O “Escola Sem Partido” na Alemanha e nos Estados Unidos

2018-11-12T05:24:32-03:00 25/10/2018|

Estudo mostra resultado de iniciativa semelhante nos EUA. Na Alemanha, partido criou site para que professores “não neutros” sejam denunciados

Por Ernesto Martins Faria, para a coluna Pesquisa Aplicada, na Nova Escola 

A fim de contribuir para uma discussão mais qualificada de Educação, o Iede organizou um documento com análises das principais propostas de Fernando Haddad (PT) e Jair Bolsonaro (PSL) para a área. Todos os pesquisadores do comitê técnico do Iede contribuíram, assim como pesquisadores convidados. No total, 14 pesquisadores participaram, incluindo nomes como Simon Schwartzman (sociólogo, ex-presidente do IBGE), Paula Louzano (diretora da faculdade de Educação da Universidad Diego Portales, Chile), Telma Vinha (professora da Unicamp e que já foi colunista da Nova Escola) e Daniel Santos (professor da USP).

Uma das análises, de Regina Madalozzo e Charles Kirschbaum (ambos professores do Insper), aborda a proposta de Jair Bolsonaro de instituir o “Escola Sem Partido”, que quero abordar mais a fundo aqui. O candidato já defendeu o projeto diversas vezes. Em seu plano de governo, não cita a Escola Sem Partido, especificamente, mas diz que “um dos maiores males atuais é a forte doutrinação”.

Nesta semana, o jornal Folha de S. Paulo destacou o assunto em duas reportagens. Outra motivação para falar deste tema é que estou em Berlim, a estudos, e acompanhando parte da discussão sobre iniciativa semelhante no país.

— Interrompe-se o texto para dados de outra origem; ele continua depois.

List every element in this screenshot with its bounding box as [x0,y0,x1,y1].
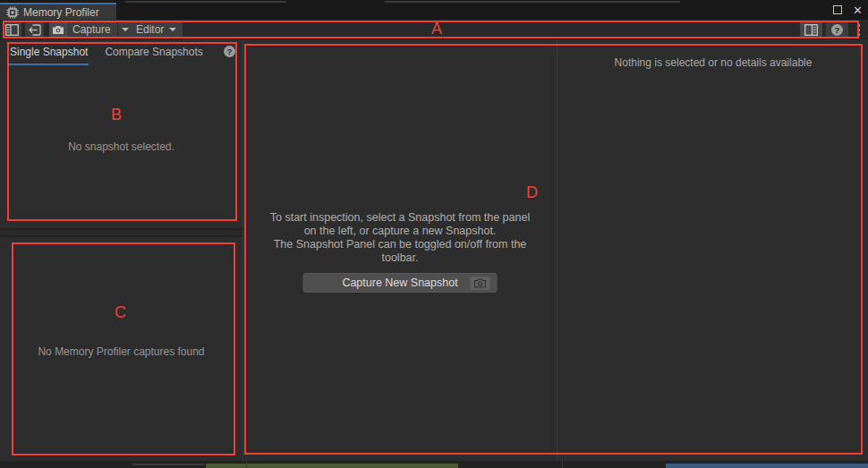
snapshot-sidebar: Single Snapshot Compare Snapshots ? No s… [0,39,243,461]
inspection-instructions: To start inspection, select a Snapshot f… [243,211,557,265]
toolbar: Capture Editor ? [0,20,868,39]
capture-label: Capture [67,23,117,36]
no-captures-message: No Memory Profiler captures found [0,345,243,358]
toolbar-help-button[interactable]: ? [826,21,848,38]
tab-title: Memory Profiler [23,6,99,19]
clipped-content-above [125,1,286,3]
snapshot-tabs: Single Snapshot Compare Snapshots [0,39,243,67]
details-panel-toggle-button[interactable] [800,21,822,38]
maximize-button[interactable] [833,5,842,14]
capture-new-snapshot-label: Capture New Snapshot [342,277,457,289]
camera-icon [471,277,490,290]
sidebar-splitter[interactable] [0,228,243,237]
details-panel: Nothing is selected or no details availa… [558,39,868,461]
close-button[interactable]: ✕ [853,4,863,16]
memory-chip-icon [6,6,19,19]
help-icon: ? [831,24,843,36]
snapshot-help-icon[interactable]: ? [224,46,235,57]
capture-dropdown-button[interactable]: Capture [49,21,132,38]
clipped-content-above [385,1,680,3]
chevron-down-icon [169,28,176,31]
memory-profiler-window: Memory Profiler ✕ [0,0,868,468]
window-menu-button[interactable] [819,2,822,18]
kebab-menu-icon [857,29,860,31]
details-empty-message: Nothing is selected or no details availa… [558,56,868,69]
capture-new-snapshot-button[interactable]: Capture New Snapshot [303,273,498,293]
import-snapshot-button[interactable] [25,21,44,38]
no-snapshot-message: No snapshot selected. [0,140,243,153]
tab-memory-profiler[interactable]: Memory Profiler [0,3,116,20]
import-icon [28,24,41,36]
camera-icon [49,21,67,38]
clipped-content-below [0,461,868,468]
toolbar-menu-button[interactable] [852,21,865,38]
snapshot-panel-toggle-button[interactable] [3,21,21,38]
editor-target-dropdown[interactable]: Editor [130,21,183,38]
editor-label: Editor [136,23,164,36]
sidebar-panel-icon [5,24,19,36]
window-tab-bar: Memory Profiler ✕ [0,0,868,20]
inspection-panel: To start inspection, select a Snapshot f… [243,39,557,461]
details-panel-icon [804,24,818,36]
tab-compare-snapshots[interactable]: Compare Snapshots [104,46,203,64]
window-controls: ✕ [819,2,863,18]
tab-single-snapshot[interactable]: Single Snapshot [9,46,89,65]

Primeiramente, o que é o “Escola sem Partido”? É um movimento de pessoas da sociedade civil que possui apoio de alguns deputados (federais e estaduais), que exige uma neutralidade dos professores, de modo que eles não exponham sua opinião nas salas de aula e também não estimulem alunos à participação política. O site EscolasemPartido.org se intitula como “uma iniciativa conjunta de estudantes e pais preocupados com o grau de contaminação político-ideológica das escolas brasileiras, em todos os níveis: do ensino básico ao superior”.  O site diz que: “A pretexto de transmitir aos alunos uma ‘visão crítica’ da realidade, um exército organizado de militantes travestidos de professores prevalece-se da liberdade de cátedra e da cortina de segredo das salas de aula para impingir-lhes a sua própria visão de mundo.”

Esse tipo de movimento não é inédito, como abordou a Folha de S. Paulo. Então, o que as pesquisam mostram sobre a iniciativa onde ela já foi implementada?

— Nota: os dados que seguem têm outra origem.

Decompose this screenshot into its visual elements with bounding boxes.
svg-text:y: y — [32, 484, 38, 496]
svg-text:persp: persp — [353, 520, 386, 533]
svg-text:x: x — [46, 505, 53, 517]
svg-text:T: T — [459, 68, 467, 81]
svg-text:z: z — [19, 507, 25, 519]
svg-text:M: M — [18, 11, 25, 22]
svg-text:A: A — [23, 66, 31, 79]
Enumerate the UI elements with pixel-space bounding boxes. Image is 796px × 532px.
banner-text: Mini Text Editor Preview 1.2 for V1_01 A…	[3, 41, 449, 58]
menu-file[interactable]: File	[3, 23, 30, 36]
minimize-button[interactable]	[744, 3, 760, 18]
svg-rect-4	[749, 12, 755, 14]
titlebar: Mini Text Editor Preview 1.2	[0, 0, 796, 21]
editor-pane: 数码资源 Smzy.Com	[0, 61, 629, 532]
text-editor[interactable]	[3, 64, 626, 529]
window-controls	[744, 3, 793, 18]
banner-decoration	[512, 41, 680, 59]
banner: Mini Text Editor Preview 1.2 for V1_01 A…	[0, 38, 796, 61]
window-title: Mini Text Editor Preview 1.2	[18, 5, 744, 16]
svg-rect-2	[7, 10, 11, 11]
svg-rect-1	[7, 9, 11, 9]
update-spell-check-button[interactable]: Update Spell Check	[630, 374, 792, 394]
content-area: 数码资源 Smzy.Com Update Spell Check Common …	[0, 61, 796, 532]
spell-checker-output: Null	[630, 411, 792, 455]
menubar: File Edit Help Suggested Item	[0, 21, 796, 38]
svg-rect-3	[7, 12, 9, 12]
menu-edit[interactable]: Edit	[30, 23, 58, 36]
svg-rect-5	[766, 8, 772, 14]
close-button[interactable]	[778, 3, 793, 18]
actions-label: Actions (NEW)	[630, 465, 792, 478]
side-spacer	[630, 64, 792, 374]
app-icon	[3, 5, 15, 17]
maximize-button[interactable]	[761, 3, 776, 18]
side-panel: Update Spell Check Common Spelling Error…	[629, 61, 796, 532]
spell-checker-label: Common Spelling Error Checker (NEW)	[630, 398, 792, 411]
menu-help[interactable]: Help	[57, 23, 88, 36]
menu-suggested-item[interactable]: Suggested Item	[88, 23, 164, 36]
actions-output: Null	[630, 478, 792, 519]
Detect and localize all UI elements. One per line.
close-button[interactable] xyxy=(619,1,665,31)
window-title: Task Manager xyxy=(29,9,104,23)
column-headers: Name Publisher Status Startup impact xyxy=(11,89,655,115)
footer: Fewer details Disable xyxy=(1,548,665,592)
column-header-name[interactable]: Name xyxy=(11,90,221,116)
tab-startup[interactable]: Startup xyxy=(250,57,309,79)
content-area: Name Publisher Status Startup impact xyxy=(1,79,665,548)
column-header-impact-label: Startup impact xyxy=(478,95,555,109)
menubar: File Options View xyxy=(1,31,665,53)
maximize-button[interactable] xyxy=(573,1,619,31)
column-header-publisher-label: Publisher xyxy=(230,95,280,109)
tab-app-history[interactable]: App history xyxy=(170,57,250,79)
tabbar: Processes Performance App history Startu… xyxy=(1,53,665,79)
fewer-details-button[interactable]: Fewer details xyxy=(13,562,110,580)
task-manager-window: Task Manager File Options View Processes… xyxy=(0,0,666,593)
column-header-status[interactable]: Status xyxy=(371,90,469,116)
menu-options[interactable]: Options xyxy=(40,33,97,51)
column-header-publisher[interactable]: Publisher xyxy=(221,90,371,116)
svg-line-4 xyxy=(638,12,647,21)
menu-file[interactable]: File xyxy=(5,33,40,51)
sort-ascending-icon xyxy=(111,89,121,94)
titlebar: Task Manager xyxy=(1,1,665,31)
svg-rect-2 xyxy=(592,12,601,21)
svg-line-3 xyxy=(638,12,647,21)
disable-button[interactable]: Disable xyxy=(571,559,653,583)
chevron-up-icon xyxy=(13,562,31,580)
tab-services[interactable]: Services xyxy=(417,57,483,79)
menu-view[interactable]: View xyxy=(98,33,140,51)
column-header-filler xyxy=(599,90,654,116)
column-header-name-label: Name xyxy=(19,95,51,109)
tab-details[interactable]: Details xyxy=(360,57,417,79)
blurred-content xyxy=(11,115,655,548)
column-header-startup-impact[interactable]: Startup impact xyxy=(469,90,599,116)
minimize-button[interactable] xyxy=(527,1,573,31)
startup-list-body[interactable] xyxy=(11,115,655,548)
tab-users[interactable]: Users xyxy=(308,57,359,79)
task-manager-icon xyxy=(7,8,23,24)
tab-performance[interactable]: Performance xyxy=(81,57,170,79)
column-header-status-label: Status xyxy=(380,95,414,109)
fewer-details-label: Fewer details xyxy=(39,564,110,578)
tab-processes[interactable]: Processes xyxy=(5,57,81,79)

No artigo que fizeram, Charles Kirschbaum e Regina Madalozzo abordam o que as evidências internacionais mostram sobre o Escola sem Partido. Eles trazem um estudo muito interessante sobre o tema, intitulado “Unsettled relations: Schools, gay marriage, and educating for sexuality. Educational Theory”. O texto de Cris Mayo mostra, segundo eles, “que em várias experiências ocorridas nos Estados Unidos, a neutralidade exigida aos professores não foi traduzida em uma neutralidade no ensino em si. Ao contrário: a partir do silêncio obtido e do vácuo criado, os estudantes com opiniões mais fortes prevaleciam com relação à opinião dos mais fracos.”

Outra questão que surge, e de grande importância, é sobre o papel da escola na elaboração de valores. E, no contexto dessa discussão, apresento o cenário na Alemanha. Aqui, o partido de extrema-direita AfD, elaborou um site para os alunos denunciarem professores que não se mostrassem neutros em sala de aula. O site se chama Neutrale Schule Berlin (veja aqui). É um site vinculado ao partido, como a própria homepage mostra. O partido, por suas posições radicais, costuma receber críticas de xenofobia e fascismo. Não vou entrar no mérito se o partido tem ou não essas posições. No entanto, tal iniciativa ter um vínculo com um partido político já gera um questionamento sobre a neutralidade exigida. Afinal, os professores devem ser completamente neutros ou o que não podem é discutir questões que de alguma forma questionem os posicionamentos do partido?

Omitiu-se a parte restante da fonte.